When I crashed into the concept of theosis, and after Patrick of the Mountain helped me understand it, something clicked. Becoming more and more like God actually made sense. We're supposed to be image bearers, right? There is, of course that pesky problem of sin getting in the way, and that's what theosis seemed to be dealing with. But I knew there was no way I could do that. Hello, what I need is for someone to actually train me. I knew plenty of information, and I knew how to look like a good Christian, but I desperately needed someone to teach me the real things, the deeper parts of what it means to be a Christian, rather than just look like one. Thus began my quest.
To be continued...
Labels: Becoming Orthodox

6 Comments:
There are so many dangerous people out there. Superficiality is something I fight against every day. Simplicity is beautiful, stupidity is not!
Thanks for sharing that with us.
Wow, except for difference in years and that fact that I'm male... that was pretty much my story too CD.

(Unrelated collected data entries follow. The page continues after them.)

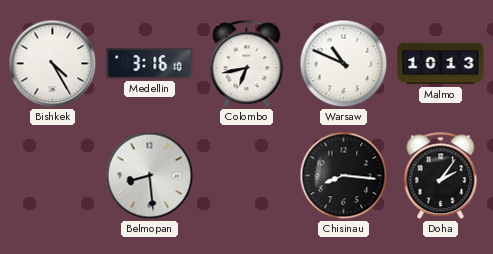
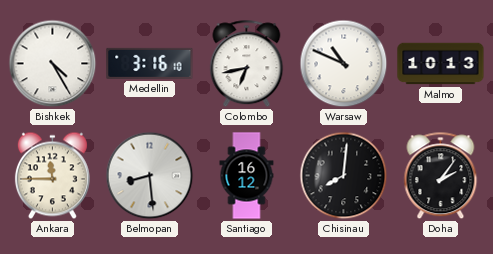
Ankara: none -> 11:45
Santiago: none -> 16:12
Chisinau: 8:16 -> 8:01
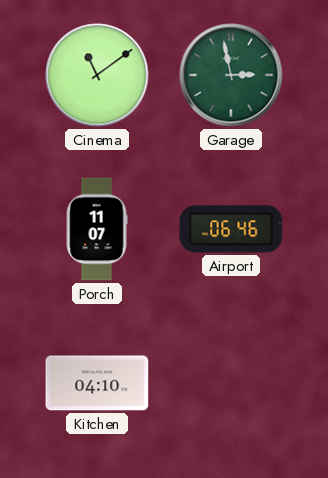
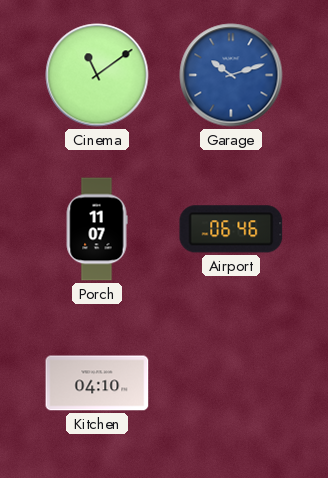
Garage: 2:58 -> 10:12
Garage dial: green -> blue
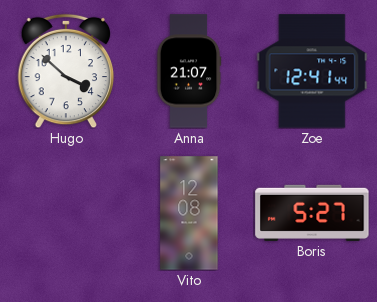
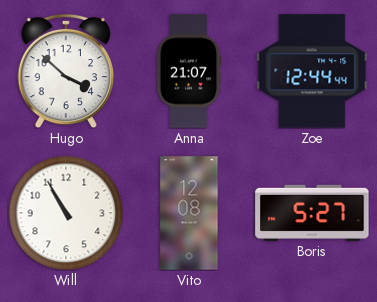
Zoe: 12:41 -> 12:44
Will: none -> 10:55
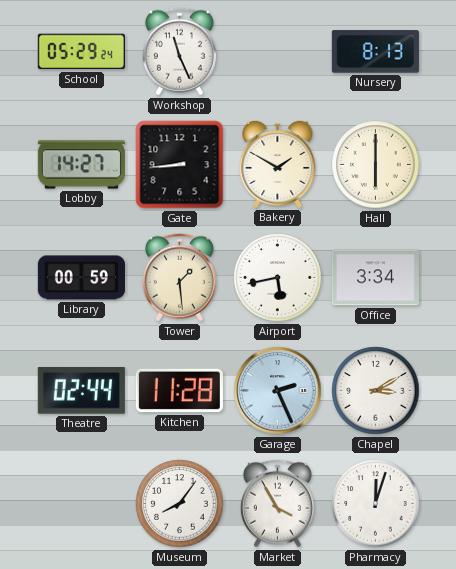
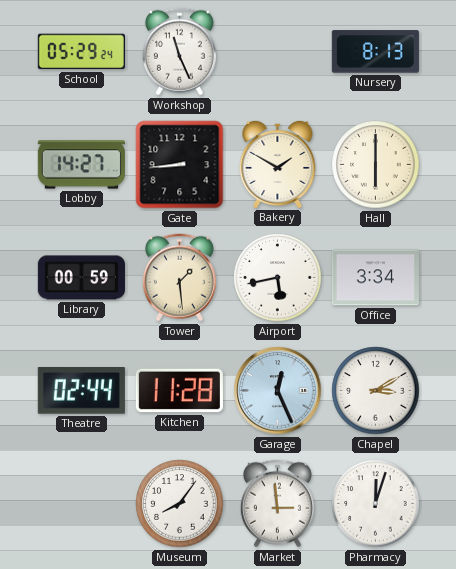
Garage: 2:26 -> 12:26
Market: 3:55 -> 2:59
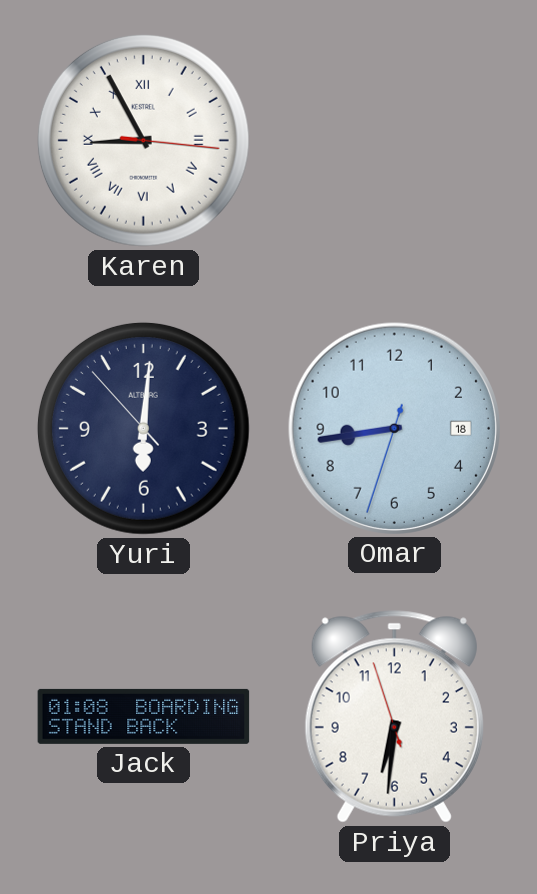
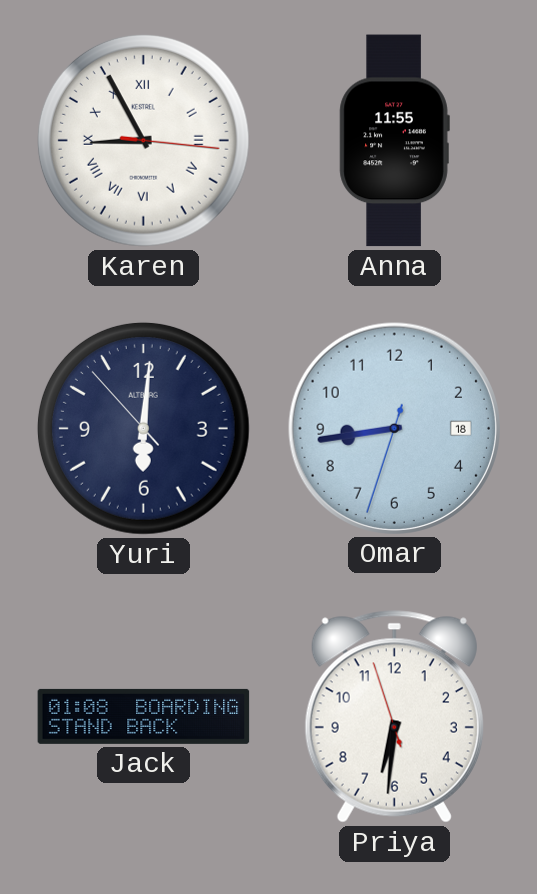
Anna: none -> 11:55
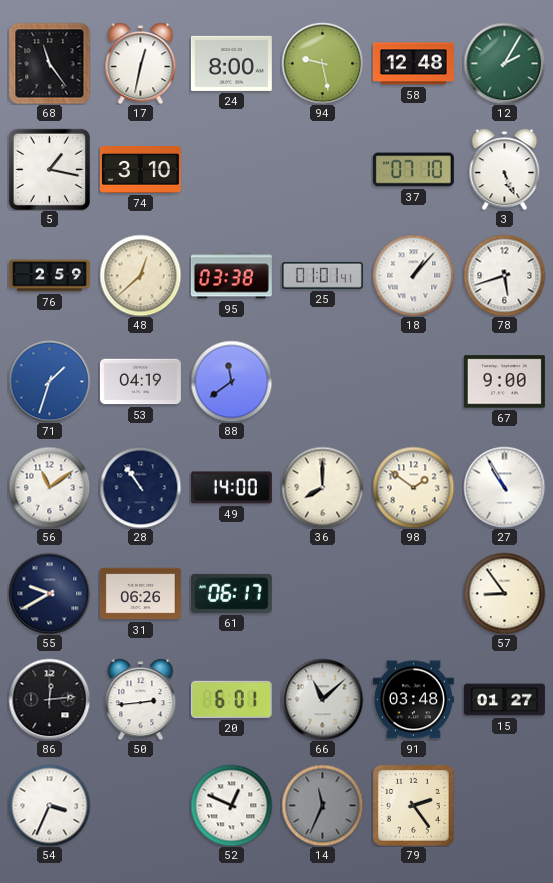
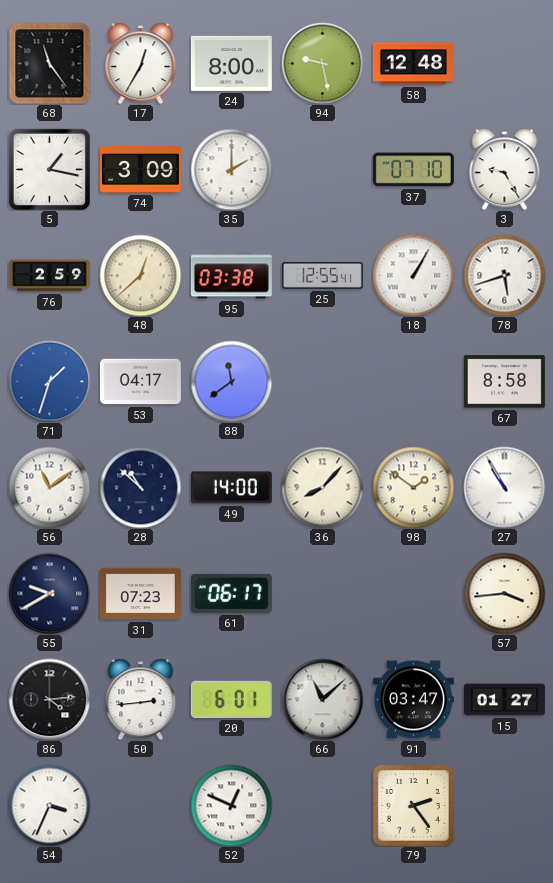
17: 12:32 -> 12:35
12: 2:05 -> none
74: 3:10 -> 3:09
35: none -> 2:00
3: 5:26 -> 9:25
25: 01:01 -> 12:55
18: 1:07 -> 1:05
53: 04:19 -> 04:17
67: 9:00 -> 8:58
28: 10:54 -> 10:52
36: 8:00 -> 8:07
31: 06:26 -> 07:23
57: 8:54 -> 3:44
86: 12:14 -> 4:14
91: 03:48 -> 03:47
14: 11:34 -> none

I do not mean to downplay the emotional or spiritual impact of these past experiences, but I must ask how this specifically discredits Evangelical Christianity.
It seems with this post that you have listed several "Christian" role models that have failed to paint a clear, whole, or accurate picture of what it means to follow Christ. It is possible many should not have ever been in positions of leadership. On the other hand, if their actions and teachings contradict the teachings of Christ, then Christianity should not be held suspect on their account.
You have pointed out the emptiness, inaccuracy or insufficiency of media intended for Christian education, but not that Christianity itself is fallacious in any way. It explains your distaste for the mainstream, lazy Sunday School lesson, but these are also not necessarily representative of the teachings of Christ.
In the last post regarding your road to orthodoxy, you mentioned briefly the terms deification and theosis. You found they were roughly equivalent to sanctification, only "deeper and richer". What does that mean? Is there something insufficient in the idea of sanctification? Is it that Evangelical Christians simply don't understand its full profundity, or are the terms truly different? If so, how? Are the terms deification and theosis used in the teachings of the Orthodox church, or simply the early, early church?
I am curious to see where you go with this, as well as the answers to my questions.
Wow. This Nonny Moose is full of questions! I shall attempt to answer them, though probably not all at once.
Yikes! This is all a proof for the existence and presence of an all-good God; otherwise, we would all surely never darken the door of any so-called church again.
And aren't I glad you did!
God, save us from your followers!
Very nice and echoes so much of what I experienced as well. I remember being a sophomore in college reading the church fathers for the first time and getting bitterly angry. Not at them, not at all, but at the church I grew up in for not showing me the depths of the faith. Though I can't blame them either. They didn't know the depths. That my response to that has been a small part of your journey is so, so amazing to me.
I sought to be that which I needed someone to be to me, and maybe in way I accomplished that. Though, my own road hasn't yet led to Antioch.
A great story so far, thanks for sharing this!